Saturday, May 14, 2011

A Tall Shanghai Rooster

Why in the heck did they bring just a rooster, anyways? Were the hens simply not worthy of mention? Odd, in a song with a distinctly feminist bend.

Last Saturday, we picked up 21 day-old chicks (21 chicks that had hatched the day before that is, not chicks who were 21 days old). Perhaps now the chicken coop will get finished. We have time before they're ready for it, but now there is, at least, a firm time limit!



What type are they? Who knows. Mutt-chicks.

They're growing like mad, and are notably bigger today than they were a week ago.

They spent the first several days in our bathtub. Our master bedroom is set up really oddly - the bathtub and toilet area are right there in the room, visually separated by a low wall. Therefore, the heat lamp kept waking up the baby all night, and therefore me as well. Unfortunately (or thankfully, depending on your perspective) they kicked up LemurDa's asthma, and they had to be evicted to the spare bedroom. Now I'm sleeping better, and feeling a little friendlier towards them.

We lost one on Wednesday. Not sure what happened. I checked them and found one lying around lethargically; breathing, but barely moving when I picked it up. I isolated it in case it was contagious, and it died within an hour or so.
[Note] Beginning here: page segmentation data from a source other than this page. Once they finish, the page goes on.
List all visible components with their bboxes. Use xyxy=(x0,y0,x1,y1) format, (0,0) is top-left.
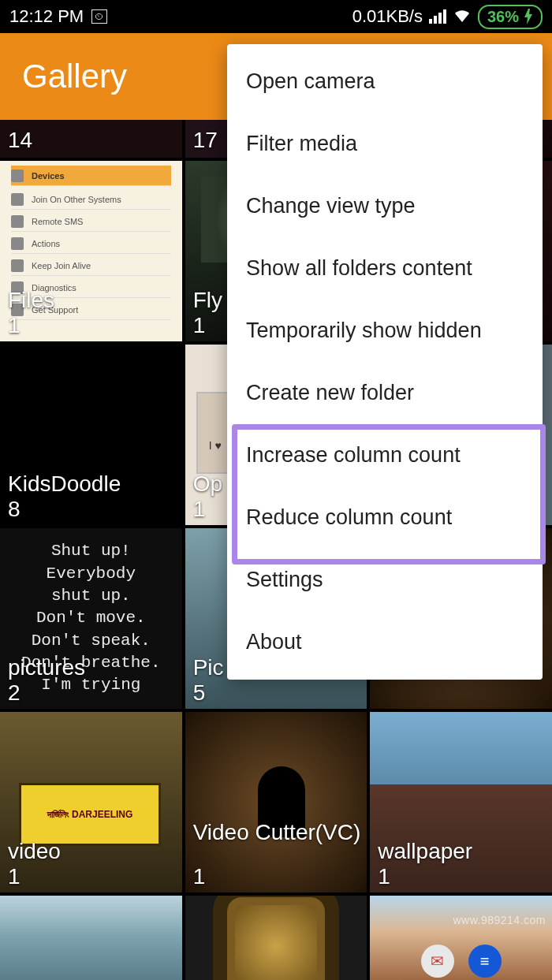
menu-show-all-folders[interactable]: Show all folders content xyxy=(227,237,543,300)
overflow-menu: Open camera Filter media Change view typ… xyxy=(227,44,543,680)
menu-show-hidden[interactable]: Temporarily show hidden xyxy=(227,300,543,362)
folder-tile[interactable]: Shut up! Everybody shut up. Don't move. … xyxy=(0,528,182,709)
folder-name: Fly xyxy=(193,288,222,313)
folder-count: 5 xyxy=(193,680,206,706)
folder-tile[interactable] xyxy=(185,896,367,980)
status-bar: 12:12 PM ⏲ 0.01KB/s 36% xyxy=(0,0,552,33)
menu-increase-columns[interactable]: Increase column count xyxy=(227,424,543,486)
folder-count: 17 xyxy=(193,128,218,153)
net-speed: 0.01KB/s xyxy=(352,6,423,27)
app-icon: ✉ xyxy=(421,945,454,978)
menu-reduce-columns[interactable]: Reduce column count xyxy=(227,486,543,549)
folder-tile[interactable]: ✉≡ xyxy=(370,896,552,980)
app-title: Gallery xyxy=(22,58,127,95)
folder-name: pictures xyxy=(8,655,85,680)
folder-count: 1 xyxy=(8,864,21,889)
folder-tile[interactable]: KidsDoodle 8 xyxy=(0,345,182,525)
folder-name: video xyxy=(8,839,61,864)
folder-tile[interactable]: 14 xyxy=(0,120,182,158)
folder-count: 8 xyxy=(8,497,21,522)
folder-count: 1 xyxy=(8,313,21,338)
battery-pct: 36% xyxy=(487,8,519,26)
folder-name: Pic xyxy=(193,655,224,680)
folder-count: 1 xyxy=(193,497,206,522)
folder-count: 1 xyxy=(193,864,206,889)
alarm-icon: ⏲ xyxy=(91,9,107,24)
menu-open-camera[interactable]: Open camera xyxy=(227,50,543,113)
folder-count: 2 xyxy=(8,680,21,706)
folder-count: 1 xyxy=(378,864,390,889)
sign-thumb: দার্জিলিং DARJEELING xyxy=(19,783,161,846)
watermark: www.989214.com xyxy=(453,914,546,926)
wifi-icon xyxy=(453,6,472,27)
folder-name: KidsDoodle xyxy=(8,471,121,497)
status-time: 12:12 PM xyxy=(9,6,84,27)
app-icon: ≡ xyxy=(468,945,502,978)
folder-tile[interactable]: Video Cutter(VC) 1 xyxy=(185,712,367,892)
menu-change-view-type[interactable]: Change view type xyxy=(227,175,543,237)
folder-count: 14 xyxy=(8,128,32,153)
folder-tile[interactable] xyxy=(0,896,182,980)
folder-name: wallpaper xyxy=(378,839,472,864)
folder-count: 1 xyxy=(193,313,206,338)
menu-settings[interactable]: Settings xyxy=(227,549,543,611)
signal-icon xyxy=(429,9,446,24)
menu-create-folder[interactable]: Create new folder xyxy=(227,362,543,424)
status-left: 12:12 PM ⏲ xyxy=(9,6,107,27)
folder-name: Op xyxy=(193,471,222,497)
folder-tile[interactable]: wallpaper 1 xyxy=(370,712,552,892)
status-right: 0.01KB/s 36% xyxy=(352,5,543,29)
folder-tile[interactable]: দার্জিলিং DARJEELING video 1 xyxy=(0,712,182,892)
menu-about[interactable]: About xyxy=(227,611,543,673)
folder-name: Files xyxy=(8,288,54,313)
folder-name: Video Cutter(VC) xyxy=(193,821,361,845)
battery-indicator: 36% xyxy=(478,5,543,29)
menu-filter-media[interactable]: Filter media xyxy=(227,113,543,175)
folder-tile[interactable]: Devices Join On Other Systems Remote SMS… xyxy=(0,161,182,341)
quote-thumb: Shut up! Everybody shut up. Don't move. … xyxy=(0,528,182,709)
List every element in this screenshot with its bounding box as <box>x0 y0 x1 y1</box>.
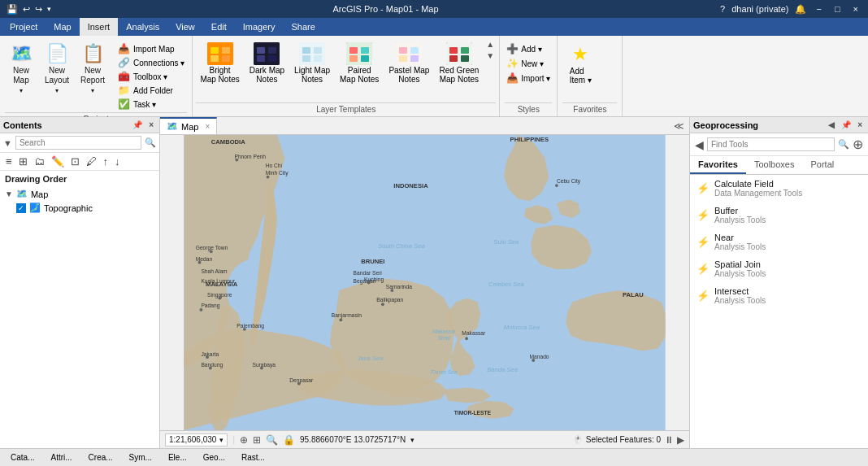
svg-point-82 <box>339 318 342 321</box>
menu-tab-project[interactable]: Project <box>2 18 46 36</box>
paint-icon[interactable]: 🖊 <box>84 155 99 168</box>
table-view-icon[interactable]: ⊞ <box>16 155 30 168</box>
move-down-icon[interactable]: ↓ <box>112 155 123 168</box>
play-icon[interactable]: ▶ <box>677 434 684 446</box>
geo-close-icon[interactable]: × <box>855 120 865 130</box>
menu-tab-imagery[interactable]: Imagery <box>235 18 284 36</box>
tab-bar-collapse-icon[interactable]: ≪ <box>669 117 689 134</box>
grid-view-icon[interactable]: ⊡ <box>68 155 82 168</box>
bottom-tab-geoprocessing[interactable]: Geo... <box>196 451 232 464</box>
pastel-map-notes-button[interactable]: Pastel MapNotes <box>384 41 433 85</box>
fit-page-icon[interactable]: ⊕ <box>240 434 248 446</box>
geo-tab-toolboxes[interactable]: Toolboxes <box>746 156 803 174</box>
bottom-tab-create[interactable]: Crea... <box>81 451 120 464</box>
geo-item-calculate-field[interactable]: ⚡ Calculate Field Data Management Tools <box>690 175 868 202</box>
pause-icon[interactable]: ⏸ <box>664 434 674 446</box>
add-folder-button[interactable]: 📁Add Folder <box>115 84 187 97</box>
toolbox-button[interactable]: 🧰Toolbox ▾ <box>115 70 187 83</box>
menu-tab-edit[interactable]: Edit <box>203 18 235 36</box>
svg-rect-26 <box>449 47 458 54</box>
bottom-tab-symbology[interactable]: Sym... <box>122 451 159 464</box>
svg-text:Celebes Sea: Celebes Sea <box>488 281 524 288</box>
map-view-tab[interactable]: 🗺️ Map × <box>160 117 217 134</box>
bottom-tab-attributes[interactable]: Attri... <box>43 451 79 464</box>
new-layout-button[interactable]: 📄 NewLayout ▾ <box>41 41 73 98</box>
geo-tab-portal[interactable]: Portal <box>802 156 842 174</box>
svg-rect-4 <box>222 55 230 62</box>
red-green-map-notes-button[interactable]: Red GreenMap Notes <box>435 41 483 85</box>
map-tab-icon: 🗺️ <box>167 121 178 132</box>
contents-search-input[interactable] <box>15 136 141 150</box>
tree-item-topographic[interactable]: ✓ 🗾 Topographic <box>0 201 159 215</box>
undo-icon[interactable]: ↩ <box>23 4 30 15</box>
maximize-button[interactable]: □ <box>831 4 844 14</box>
help-button[interactable]: ? <box>720 4 725 14</box>
menu-tab-share[interactable]: Share <box>284 18 323 36</box>
new-style-button[interactable]: ✨New ▾ <box>505 57 552 70</box>
geo-item-buffer[interactable]: ⚡ Buffer Analysis Tools <box>690 202 868 229</box>
import-style-button[interactable]: 📥Import ▾ <box>505 72 552 85</box>
svg-text:Cebu City: Cebu City <box>557 178 581 185</box>
coords-dropdown-icon[interactable]: ▾ <box>410 436 414 444</box>
geo-back-icon[interactable]: ◀ <box>826 120 837 130</box>
quick-save-icon[interactable]: 💾 <box>7 4 18 15</box>
menu-tab-map[interactable]: Map <box>46 18 79 36</box>
contents-pin-icon[interactable]: 📌 <box>130 120 145 130</box>
geo-search-input[interactable] <box>707 137 835 151</box>
add-item-button[interactable]: ★ AddItem ▾ <box>562 41 598 88</box>
bottom-tab-elements[interactable]: Ele... <box>161 451 194 464</box>
map-view[interactable]: Celebes Sea South China Sea Sulu Sea Jav… <box>160 135 689 430</box>
svg-rect-7 <box>268 47 276 54</box>
folder-view-icon[interactable]: 🗂 <box>32 155 47 168</box>
notification-icon[interactable]: 🔔 <box>795 4 806 15</box>
bottom-tab-raster[interactable]: Rast... <box>234 451 272 464</box>
task-button[interactable]: ✅Task ▾ <box>115 98 187 111</box>
dark-map-notes-button[interactable]: Dark MapNotes <box>245 41 289 85</box>
menu-tab-insert[interactable]: Insert <box>80 18 119 36</box>
topographic-icon: 🗾 <box>29 203 41 213</box>
menu-tab-analysis[interactable]: Analysis <box>118 18 167 36</box>
svg-text:Banjarmasin: Banjarmasin <box>332 312 362 319</box>
geo-add-icon[interactable]: ⊕ <box>853 137 863 152</box>
edit-tool-icon[interactable]: ✏️ <box>49 155 67 168</box>
bottom-tab-catalog[interactable]: Cata... <box>3 451 41 464</box>
search-icon[interactable]: 🔍 <box>145 137 156 148</box>
geo-item-intersect[interactable]: ⚡ Intersect Analysis Tools <box>690 282 868 309</box>
connections-button[interactable]: 🔗Connections ▾ <box>115 56 187 69</box>
geo-nav-back[interactable]: ◀ <box>695 138 704 151</box>
map-tab-close-icon[interactable]: × <box>205 122 210 131</box>
new-report-button[interactable]: 📋 NewReport ▾ <box>76 41 109 98</box>
ribbon-group-styles: ➕Add ▾ ✨New ▾ 📥Import ▾ Styles <box>500 36 558 116</box>
list-view-icon[interactable]: ≡ <box>3 155 15 168</box>
svg-rect-8 <box>257 55 265 62</box>
geo-tab-favorites[interactable]: Favorites <box>690 156 746 174</box>
zoom-icon[interactable]: 🔍 <box>266 434 278 446</box>
move-up-icon[interactable]: ↑ <box>101 155 111 168</box>
bright-map-notes-button[interactable]: BrightMap Notes <box>196 41 243 85</box>
scroll-up-icon[interactable]: ▲ <box>486 41 494 49</box>
scroll-down-icon[interactable]: ▼ <box>486 52 494 60</box>
geo-item-spatial-join[interactable]: ⚡ Spatial Join Analysis Tools <box>690 255 868 282</box>
tree-item-map[interactable]: ▼ 🗺️ Map <box>0 187 159 201</box>
light-map-notes-button[interactable]: Light MapNotes <box>290 41 334 85</box>
scale-display[interactable]: 1:21,606,030 ▾ <box>165 433 228 446</box>
scale-dropdown-icon[interactable]: ▾ <box>219 436 224 444</box>
topographic-checkbox[interactable]: ✓ <box>16 203 26 213</box>
new-map-button[interactable]: 🗺️ NewMap ▾ <box>5 41 37 98</box>
minimize-button[interactable]: − <box>813 4 824 14</box>
menu-tab-view[interactable]: View <box>167 18 203 36</box>
paired-map-notes-button[interactable]: PairedMap Notes <box>336 41 383 85</box>
close-button[interactable]: × <box>850 4 861 14</box>
geo-item-near[interactable]: ⚡ Near Analysis Tools <box>690 229 868 255</box>
geo-pin-icon[interactable]: 📌 <box>839 120 853 130</box>
svg-text:TIMOR-LESTE: TIMOR-LESTE <box>454 410 492 416</box>
geo-search-icon[interactable]: 🔍 <box>838 139 849 150</box>
grid-icon[interactable]: ⊞ <box>253 434 261 446</box>
contents-close-icon[interactable]: × <box>146 120 156 130</box>
add-style-button[interactable]: ➕Add ▾ <box>505 42 552 55</box>
geoprocessing-header: Geoprocessing ◀ 📌 × <box>690 117 868 133</box>
lock-icon[interactable]: 🔒 <box>283 434 295 446</box>
redo-icon[interactable]: ↪ <box>35 4 42 15</box>
import-map-button[interactable]: 📥Import Map <box>115 42 187 55</box>
ribbon-group-project: 🗺️ NewMap ▾ 📄 NewLayout ▾ 📋 NewReport ▾ <box>0 36 193 116</box>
Poor thing.

We don't know what happened. Did it have a contagious illness? I saw no obvious signs of an illness beyond the lethargy. No nasal or eye discharge, no obviously wrong poop. The other chicks were all normally active. It may have gotten wet and chilled, though it wasn't obviously so at the time I found it. It could have had a heart defect or something.

This led to a debate: One school of thought considers this a reason to go and dose the chicks' water with antibiotics just to be on the safe side. As newbie chicken owners who are not adept at recognizing subtle signs of chicken illness, this is tempting. However, we believe that, while antibiotics are a powerful tool, widespread antibiotics usage causes more problems than it solves. So I decided to keep a close eye on them for a while and see how they did, and do the antibiotics if any of the rest of them showed any sign of illness.

They were all fine, though I probably stressed them out a little, poking at them whenever they settled down to rest. We haven't lost any more of them so far.